世界傑作絵本シリーズ・アメリカの絵本の一冊です。
お母さんから「薪をとってきて」と言われた4人の子どもたちは、馬のブラッケンと森へ出かけます。
そして、そこで出くわしてしまうのです”トロールのばけものどり”と。
想像を超える大きさで、しかも悪い顔をしているばけものどりを見て「そんなの逃げるしかできないよ!」と心の中で叫んだわたし。
でもわたしなんかと違ってこの子どもたち、ものすごく勇敢です。
そんな「あ~よかった」というシーンがあり、安堵するのもつかの間「そりゃそうだ!」という更なる恐怖が続きます。
外国の絵本ならではの絵と翻訳の文章は、ときどき笑わせてくれます。
しかし、それでもこわいが勝るという恐ろしさ!
こんなにゾっとする内容なのに、とても綺麗な絵が描かれています。
いったいどのように描かれているのか、みていきましょう。
ばけものどりすら美しい。
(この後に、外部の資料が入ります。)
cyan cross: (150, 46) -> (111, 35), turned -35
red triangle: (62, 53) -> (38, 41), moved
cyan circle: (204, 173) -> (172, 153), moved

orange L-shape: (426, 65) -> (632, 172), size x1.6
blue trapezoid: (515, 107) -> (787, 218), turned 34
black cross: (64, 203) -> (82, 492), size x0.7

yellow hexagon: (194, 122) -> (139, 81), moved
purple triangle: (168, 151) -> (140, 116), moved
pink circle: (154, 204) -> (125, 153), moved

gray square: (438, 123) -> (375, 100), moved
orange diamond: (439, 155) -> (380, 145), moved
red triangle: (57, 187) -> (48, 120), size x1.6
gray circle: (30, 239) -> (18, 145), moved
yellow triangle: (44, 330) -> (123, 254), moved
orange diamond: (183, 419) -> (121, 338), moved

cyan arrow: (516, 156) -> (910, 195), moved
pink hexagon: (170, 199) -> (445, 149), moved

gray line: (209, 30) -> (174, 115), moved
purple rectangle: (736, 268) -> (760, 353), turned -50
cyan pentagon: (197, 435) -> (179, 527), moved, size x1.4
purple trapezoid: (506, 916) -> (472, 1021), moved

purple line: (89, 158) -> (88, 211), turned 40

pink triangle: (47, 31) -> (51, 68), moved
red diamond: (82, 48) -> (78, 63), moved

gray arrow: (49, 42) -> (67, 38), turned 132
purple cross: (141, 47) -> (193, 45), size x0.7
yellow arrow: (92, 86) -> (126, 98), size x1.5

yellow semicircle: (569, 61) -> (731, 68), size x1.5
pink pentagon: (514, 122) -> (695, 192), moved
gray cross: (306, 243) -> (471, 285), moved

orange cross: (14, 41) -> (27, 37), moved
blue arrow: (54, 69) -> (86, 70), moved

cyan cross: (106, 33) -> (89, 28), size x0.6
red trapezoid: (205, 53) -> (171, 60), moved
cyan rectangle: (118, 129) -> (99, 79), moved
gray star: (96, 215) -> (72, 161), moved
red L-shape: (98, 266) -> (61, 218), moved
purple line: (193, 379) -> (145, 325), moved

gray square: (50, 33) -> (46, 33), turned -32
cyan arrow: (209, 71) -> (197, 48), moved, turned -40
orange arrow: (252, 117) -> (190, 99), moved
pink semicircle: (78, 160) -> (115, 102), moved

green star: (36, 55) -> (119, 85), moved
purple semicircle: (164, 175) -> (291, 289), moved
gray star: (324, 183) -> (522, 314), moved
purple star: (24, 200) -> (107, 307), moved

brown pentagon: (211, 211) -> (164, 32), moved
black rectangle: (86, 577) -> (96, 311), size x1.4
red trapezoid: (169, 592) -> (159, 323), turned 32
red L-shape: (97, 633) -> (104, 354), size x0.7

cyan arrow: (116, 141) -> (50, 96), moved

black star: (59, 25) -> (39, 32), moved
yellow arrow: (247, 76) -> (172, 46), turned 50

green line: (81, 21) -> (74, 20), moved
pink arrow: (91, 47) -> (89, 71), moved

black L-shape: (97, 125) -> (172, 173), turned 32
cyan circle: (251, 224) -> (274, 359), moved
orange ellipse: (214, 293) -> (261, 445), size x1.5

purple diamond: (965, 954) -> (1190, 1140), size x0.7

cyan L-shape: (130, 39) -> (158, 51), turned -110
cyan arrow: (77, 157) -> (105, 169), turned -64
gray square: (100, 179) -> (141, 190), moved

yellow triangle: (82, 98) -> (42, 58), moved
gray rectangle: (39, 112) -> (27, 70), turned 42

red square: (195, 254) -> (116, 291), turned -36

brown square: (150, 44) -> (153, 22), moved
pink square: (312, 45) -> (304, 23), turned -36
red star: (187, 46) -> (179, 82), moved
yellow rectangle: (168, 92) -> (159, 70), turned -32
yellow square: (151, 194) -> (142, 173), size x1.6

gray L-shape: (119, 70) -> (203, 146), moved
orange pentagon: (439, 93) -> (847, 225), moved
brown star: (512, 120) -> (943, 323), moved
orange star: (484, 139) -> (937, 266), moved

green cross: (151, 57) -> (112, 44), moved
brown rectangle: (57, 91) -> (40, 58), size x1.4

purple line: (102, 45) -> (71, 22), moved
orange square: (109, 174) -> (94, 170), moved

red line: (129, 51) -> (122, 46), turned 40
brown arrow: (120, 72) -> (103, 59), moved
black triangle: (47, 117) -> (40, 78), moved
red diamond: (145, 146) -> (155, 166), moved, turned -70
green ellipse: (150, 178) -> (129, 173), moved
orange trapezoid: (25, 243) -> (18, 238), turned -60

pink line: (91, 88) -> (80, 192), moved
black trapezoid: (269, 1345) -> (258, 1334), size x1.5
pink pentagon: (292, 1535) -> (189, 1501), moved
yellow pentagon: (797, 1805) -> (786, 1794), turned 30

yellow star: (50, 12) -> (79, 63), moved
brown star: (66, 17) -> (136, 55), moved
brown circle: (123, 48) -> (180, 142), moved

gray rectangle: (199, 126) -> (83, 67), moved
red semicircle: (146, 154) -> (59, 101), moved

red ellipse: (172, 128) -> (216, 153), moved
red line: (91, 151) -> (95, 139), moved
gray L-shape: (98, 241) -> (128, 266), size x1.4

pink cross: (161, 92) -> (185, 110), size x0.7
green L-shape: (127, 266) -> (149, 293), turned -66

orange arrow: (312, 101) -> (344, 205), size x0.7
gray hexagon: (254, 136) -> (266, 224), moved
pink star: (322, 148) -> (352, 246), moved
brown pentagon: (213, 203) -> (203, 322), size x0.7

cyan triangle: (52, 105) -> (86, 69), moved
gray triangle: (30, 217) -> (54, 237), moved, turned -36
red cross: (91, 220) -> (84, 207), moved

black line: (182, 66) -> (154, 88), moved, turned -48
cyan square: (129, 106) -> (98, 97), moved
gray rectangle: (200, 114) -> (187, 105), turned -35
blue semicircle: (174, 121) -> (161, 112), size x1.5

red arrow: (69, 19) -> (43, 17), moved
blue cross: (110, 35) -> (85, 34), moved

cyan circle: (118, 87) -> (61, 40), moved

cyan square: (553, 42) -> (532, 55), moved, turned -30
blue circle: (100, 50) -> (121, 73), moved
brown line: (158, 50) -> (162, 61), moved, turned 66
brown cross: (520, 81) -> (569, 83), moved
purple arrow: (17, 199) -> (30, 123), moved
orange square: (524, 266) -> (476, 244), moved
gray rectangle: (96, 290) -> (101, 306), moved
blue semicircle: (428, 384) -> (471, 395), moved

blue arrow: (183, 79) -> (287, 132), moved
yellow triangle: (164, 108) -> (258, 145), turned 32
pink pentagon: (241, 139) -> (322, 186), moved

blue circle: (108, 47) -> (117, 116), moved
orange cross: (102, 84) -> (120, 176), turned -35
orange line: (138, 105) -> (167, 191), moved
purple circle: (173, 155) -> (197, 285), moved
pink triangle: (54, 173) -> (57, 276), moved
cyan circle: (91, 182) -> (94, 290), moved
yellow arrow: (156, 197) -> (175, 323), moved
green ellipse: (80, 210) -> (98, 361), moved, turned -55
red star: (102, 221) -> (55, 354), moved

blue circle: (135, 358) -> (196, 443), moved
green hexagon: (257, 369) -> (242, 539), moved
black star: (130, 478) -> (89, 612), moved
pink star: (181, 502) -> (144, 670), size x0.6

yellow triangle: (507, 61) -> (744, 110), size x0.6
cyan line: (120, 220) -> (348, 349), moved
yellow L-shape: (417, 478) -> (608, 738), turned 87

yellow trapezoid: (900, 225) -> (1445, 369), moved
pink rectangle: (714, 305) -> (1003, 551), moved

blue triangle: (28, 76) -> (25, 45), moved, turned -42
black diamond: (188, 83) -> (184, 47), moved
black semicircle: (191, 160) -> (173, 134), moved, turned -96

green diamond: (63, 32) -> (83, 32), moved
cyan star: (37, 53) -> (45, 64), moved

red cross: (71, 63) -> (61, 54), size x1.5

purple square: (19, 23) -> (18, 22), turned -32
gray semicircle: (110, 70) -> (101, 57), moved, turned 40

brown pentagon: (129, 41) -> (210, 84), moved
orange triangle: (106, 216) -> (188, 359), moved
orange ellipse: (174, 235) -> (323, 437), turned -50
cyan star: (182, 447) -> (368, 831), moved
石版画でつくる絵本
作者のおふたりはご夫婦です。
最初からおふたりで絵本を作られていたわけではなく、もともとはそれぞれ、壁画と子どもの肖像画を描いていました。
そして、児童書の専門家に勧められ、絵本の共作を開始したとのこと。
おふたりは『アブラハム・リンカーン』という絵本では、1940年にアメリカでその年に出版された最も優れた子ども向け絵本に授与される賞である”コルデコット賞”を受賞しています。
このおふたりの絵本の特徴は”石版画”です。
ものすごく簡単に説明すると石版画とは、石を削るのではなく、直接平らな石に油分を含んだクレヨンなどで絵を描き、描画部分以外は絶えず水で濡らすことでインクと水が反発する性質を利用して印刷しています。
ただ手書きするだけでも大変ですが、水で濡らさなくてはいけないことなどを考えると石版画はもっと手間がかかる手法です。
しかし、手書きとは異なる、どことなく優しい雰囲気がただよう絵はほんとうに素敵。
石版画で有名なのはミュシャの作品ですが、このふたりの作品もとても素敵な色使いで目を奪われてしまうでしょう。
ちなみにこの絵本は、奥さんイングリさんの故郷ノルウェーにある民話をもとにして描かれています。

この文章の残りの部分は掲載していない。